When things became more settled, definite off times were arranged. Up to then sisters and nurses had worked practically all day and every day, so great was the rush. We experienced some difficulty in having baths, as there were none up at the "Shop." Dr. Cools from the Gare Centrale told us some had been fitted in a train down there, and permission was obtained for us to use them. But first we were obliged to present ourselves to the Commandant (for the Railway shed there had been turned into an Hôpital de Passage, where the men waited on stretchers till they were collected each morning by ambulances for the different Hospitals), and ask him to be kind enough to furnish a Bon pour un bain (a bath pass)! When I first went to the Bureau at the gare and saw this Commandant in his elegant tight-fitting navy blue uniform, with pointed grey beard and general air of importance, I felt that to ask him for a "bath ticket" was quite the last thing on earth! He saw my hesitation, and in the most natural manner in the world said with a bow, "Mademoiselle has probably come for un bon?" I assented gratefully, was handed the pass and fled. It requires some courage to face four officials in order to have a bath.
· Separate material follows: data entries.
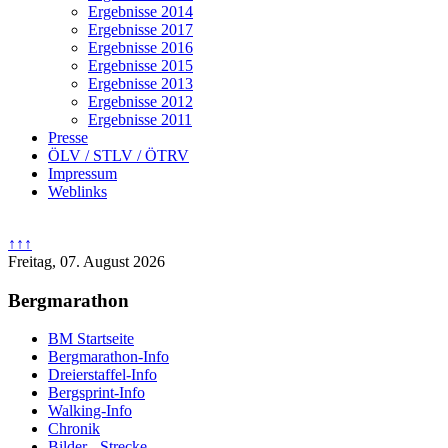
Ergebnisse 2014
Ergebnisse 2017
Ergebnisse 2016
Ergebnisse 2015
Ergebnisse 2013
Ergebnisse 2012
Ergebnisse 2011
Presse
ÖLV / STLV / ÖTRV
Impressum
Weblinks
↑↑↑
Freitag, 07. August 2026
Bergmarathon
BM Startseite
Bergmarathon-Info
Dreierstaffel-Info
Bergsprint-Info
Walking-Info
Chronik
Bilder - Strecke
Arrived at the said train, one climbed up a step-ladder in to a truck divided into four partitions, and Ziské, a deaf old Flamand, carried buckets of boiling water from the engine and we added what cold we wanted ourselves. You will therefore see that when anyone asked you what you were doing in your free time that day and you said you were "going to have a bath," it was understood that it meant the whole afternoon would be taken up.

At first we noticed the French people seemed a little stiff in their manner and rather on the defensive. We wondered for some time what could be the reason, and chatting one day with Madame at the dug-out I mentioned the fact to her.

"See you, Mademoiselle, it is like this," she explained, "you others, the English, had this town many years ago, and these unlettered ones, who read never the papers and know nothing, think you will take possession of the town once again." Needless to say in time this impression wore off and they became most friendly.